Love the way you brought this full circle Matt. A poignant piece woven together with some wonderful imagery.
I really admire the way that you turn every household object into NaPo poetry. I’ll never look at toothpicks in the same way again!
I wouldn’t expect such power, & deeply felt emotion from a poem called ‘Toothpicks’… amazing job with this, really.
I love it… I can imagine a boy in a kitchen, enjoying theses cakes 😉
*smiles* and thanks for read my poem and for your lovely comment.
very emo piece…mental illness scares the crap out of me honestly…i hope that my parents dont go there…if they do i will be there, but…
nice writing…the poem starts so mellow with memory then moves to express the loss of memory all under the disguise of a toothpick….really well done..thank you…bkm
Well turned. You cooked up a good one here.
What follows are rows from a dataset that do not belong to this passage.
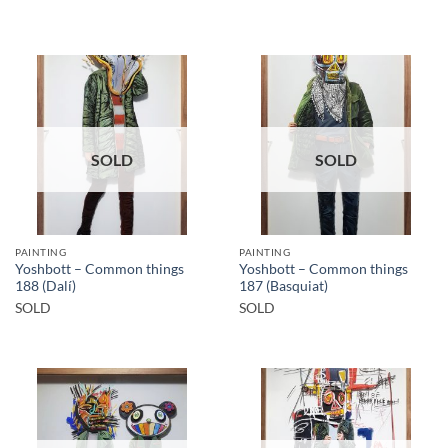
SOLD
SOLD
PAINTING
PAINTING
Yoshbott – Common things
Yoshbott – Common things
188 (Dalí)
187 (Basquiat)
SOLD
SOLD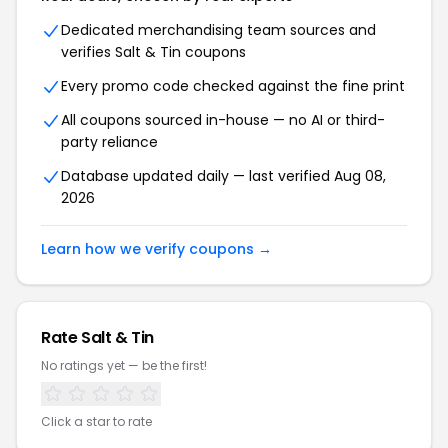
Dedicated merchandising team sources and
verifies Salt & Tin coupons
Every promo code checked against the fine print
All coupons sourced in-house — no AI or third-
party reliance
Database updated daily — last verified Aug 08,
2026
Learn how we verify coupons →
Rate Salt & Tin
No ratings yet — be the first!
Click a star to rate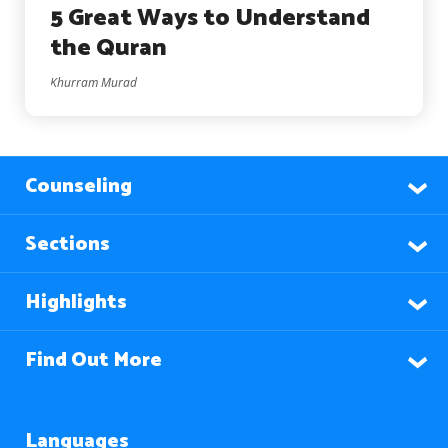
5 Great Ways to Understand
the Quran
Khurram Murad
Counseling
Sections
Highlights
Find Out More
Languages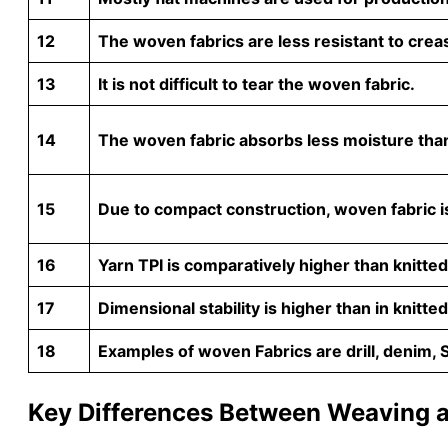
12
The woven fabrics are less resistant to creas
13
It is not difficult to tear the woven fabric.
14
The woven fabric absorbs less moisture than 
15
Due to compact construction, woven fabric is
16
Yarn TPI is comparatively higher than knitted
17
Dimensional stability is higher than in knitted
18
Examples of woven Fabrics are drill, denim, 
Key Differences Between Weaving a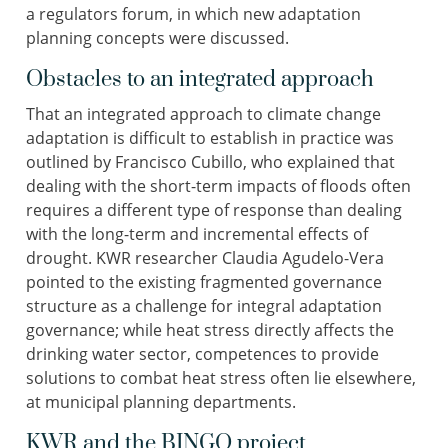
a regulators forum, in which new adaptation
planning concepts were discussed.
Obstacles to an integrated approach
That an integrated approach to climate change
adaptation is difficult to establish in practice was
outlined by Francisco Cubillo, who explained that
dealing with the short-term impacts of floods often
requires a different type of response than dealing
with the long-term and incremental effects of
drought. KWR researcher Claudia Agudelo-Vera
pointed to the existing fragmented governance
structure as a challenge for integral adaptation
governance; while heat stress directly affects the
drinking water sector, competences to provide
solutions to combat heat stress often lie elsewhere,
at municipal planning departments.
KWR and the BINGO project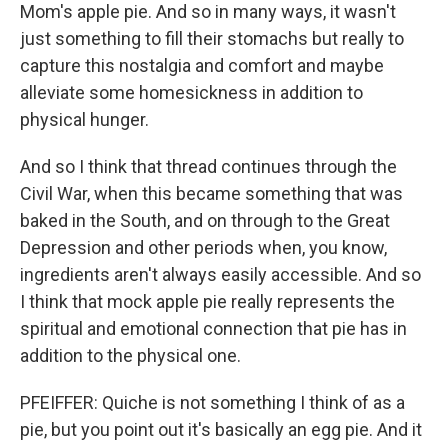
Mom's apple pie. And so in many ways, it wasn't
just something to fill their stomachs but really to
capture this nostalgia and comfort and maybe
alleviate some homesickness in addition to
physical hunger.
And so I think that thread continues through the
Civil War, when this became something that was
baked in the South, and on through to the Great
Depression and other periods when, you know,
ingredients aren't always easily accessible. And so
I think that mock apple pie really represents the
spiritual and emotional connection that pie has in
addition to the physical one.
PFEIFFER: Quiche is not something I think of as a
pie, but you point out it's basically an egg pie. And it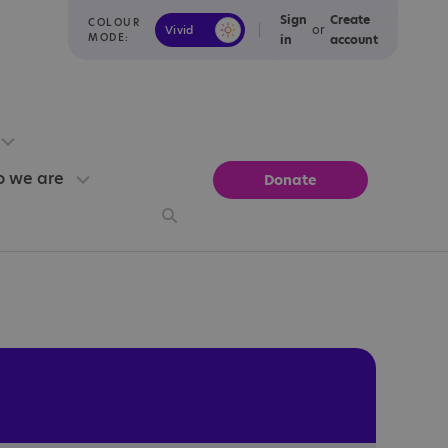
Sign
Create
COLOUR
or
Vivid
Calm
MODE:
in
account
 we are
Donate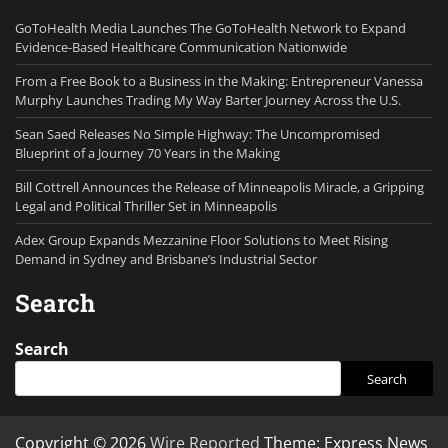
GoToHealth Media Launches The GoToHealth Network to Expand
Evidence-Based Healthcare Communication Nationwide
From a Free Book to a Business in the Making: Entrepreneur Vanessa
Murphy Launches Trading My Way Barter Journey Across the U.S.
Sean Saed Releases No Simple Highway: The Uncompromised
Blueprint of a Journey 70 Years in the Making
Bill Cottrell Announces the Release of Minneapolis Miracle, a Gripping
Legal and Political Thriller Set in Minneapolis
Adex Group Expands Mezzanine Floor Solutions to Meet Rising
Demand in Sydney and Brisbane’s Industrial Sector
Search
Search
Search
Copyright © 2026
Wire Reported
Theme: Express News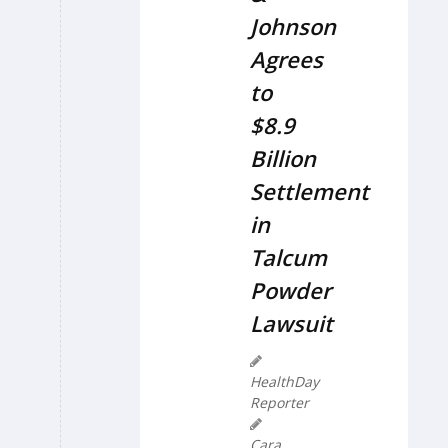
Johnson
Agrees
to
$8.9
Billion
Settlement
in
Talcum
Powder
Lawsuit
HealthDay
Reporter
Cara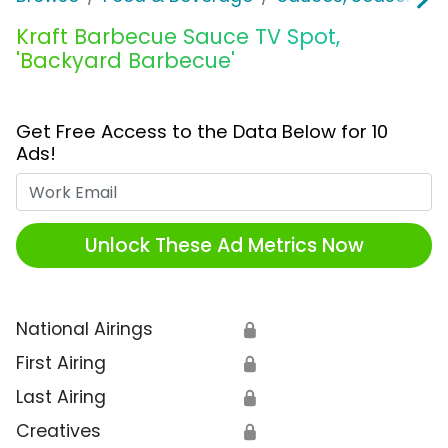
Kraft Barbecue Sauce TV Spot,
'Backyard Barbecue'
Get Free Access to the Data Below for 10
Ads!
Work Email
Unlock These Ad Metrics Now
National Airings
🔒
First Airing
🔒
Last Airing
🔒
Creatives
🔒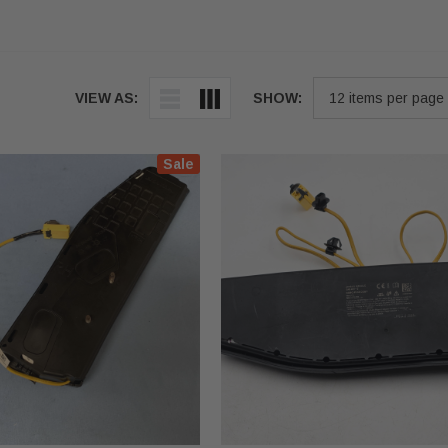
VIEW AS:
SHOW:
Sale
Gorgeous poem – I can see the cakes delicately balanced with toothpicks. Love the way you used a toothpick to conjure the loss of memory.
No Elmers necessary to hold this piece together. Such a good write!
absolutely beautiful. elmer’s glue. do that all the time!
Great imagery with the toothpicks. Sad ending though.
I often wish I’d asked my Grandad many questions before he became ill. Not knowing the little things can be just as frustrating as not knowing the big things.
A very lovely poem, Matt. I guess the reminiscences become more profound when Mom dies or is still here but markedly waning.
Regardless, taking stock, making sense, grasping the silly and ineffable paradoxes, this is what we must do as we attempt to sort out the Past, the Present and the Future.
I think you have handled the task in a very graceful fashion.
Tiger
never question mom…she always knows best…
great poem matt… seriously different..using toothpicks as a way to build it…enjoyed this…cheers pete
I keep both kinds handy, for each has their purpose.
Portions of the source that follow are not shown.